The holidays are peeping their way once again at this time of the year! And there is going to be lots of cold air outside that will make you cuddle and snuggle to get warmth.
What has this got to do with chimneys? Is a chimney the same as the fireplace?
If you have a fireplace at home, as most homes do, it is different from a chimney. The chimney is a masonry structure built upright to vent hot and toxic gases, smoke, fumes coming from our boilers, stoves, or fireplace.
Your chimney is a vital component in your home as it functions and is connected to your cooking equipment, fireplace, and boiler vents. While you spend a warm moment near your fireplace, the gas emitted from the wood burning and the heat that combines with it become harmful gases that travel upward and on to exit the chimney on the roof.
The exterior of the chimney is made of bricks or stones, and at most they complement the roof. Roofers use durable materials that are resistant to corrosion and combustion. Having said that, preventive care and maintenance is essential to the life of your chimney and your family members as well.
Understanding how chimneys work and build is important to address common problems and address these problems when they come up.
The basic structure of the chimney includes the flue and the pipe that leads all the way up to the roof. But there’s more. Let us check the common issues and what we can do about them.
Chimney Common Issues
Creosote is the accumulated tar and soot that when left along the flue lining is a fire hazard. Remember that the flue is a passageway of smoke from burning wood. The consistent buildup of creosote serves as a blockage for healthy air due to the carbon monoxide emission, which could travel around the home.
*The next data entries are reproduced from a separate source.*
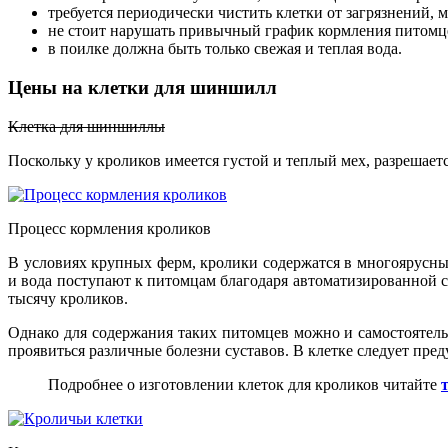
требуется периодически чистить клетки от загрязнений, 
не стоит нарушать привычный график кормления питомц
в поилке должна быть только свежая и теплая вода.
Цены на клетки для шиншилл
Клетка для шиншиллы
Поскольку у кроликов имеется густой и теплый мех, разрешает
Процесс кормления кроликов
В условиях крупных ферм, кролики содержатся в многоярусны
и вода поступают к питомцам благодаря автоматизированной с
тысячу кроликов.
Однако для содержания таких питомцев можно и самостоятельн
проявиться различные болезни суставов. В клетке следует пр
Подробнее о изготовлении клеток для кроликов читайте
т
Carbon monoxide is an odorless, tasteless but a flammable gas that can kill.
What can you do?
Creosote is a health hazard element, that’s why you need an experienced roofer to clean it.
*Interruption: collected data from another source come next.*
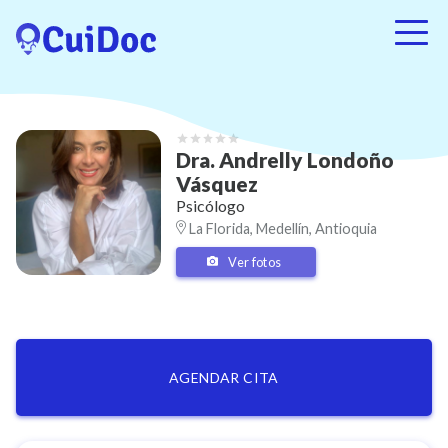
Dra.
Andrelly
Londoño
Vásquez
Psicólogo
La Florida, Medellín, Antioquia
Ver fotos
AGENDAR CITA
Our team in Birmingham Roofers have the necessary equipment to do this tough job. It takes the skill of someone to clean the vent and check the overall health of the flue lining.
If there is creosote buildup, flue is in danger.
The flue is a special lining of the chimney and should be resistant to heat and stress. The flue absorbs the creosote and waste fumes that the chimney releases.
Heavy smoke and thick creosote will affect the flue’s material. If the flue is seldom checked or not at all, it will get damaged in time.
Chimneys with damaged flue are not to be used. Have it checked with your roofing contractor for repair or replacement before more damage at home is done.
The purpose of the chimney is to release smoke into the air. There shouldn’t be any blockage along the flue.
Birds, dried leaves, and poops may clog the top of the chimney. Though the duct is covered with a small roof, the opening is vulnerable to debris.
And if the creosote buildup is too thick, it will constrict the passage of gaseous waste.
Problems on the brickworks or masonry are also imminent, even if the mortar can last for many years. Mortar is used as a binder in building blocks, such as bricks and other masonry products. If the filling cracks or the masonry fails, that’s where you are going to have another problem.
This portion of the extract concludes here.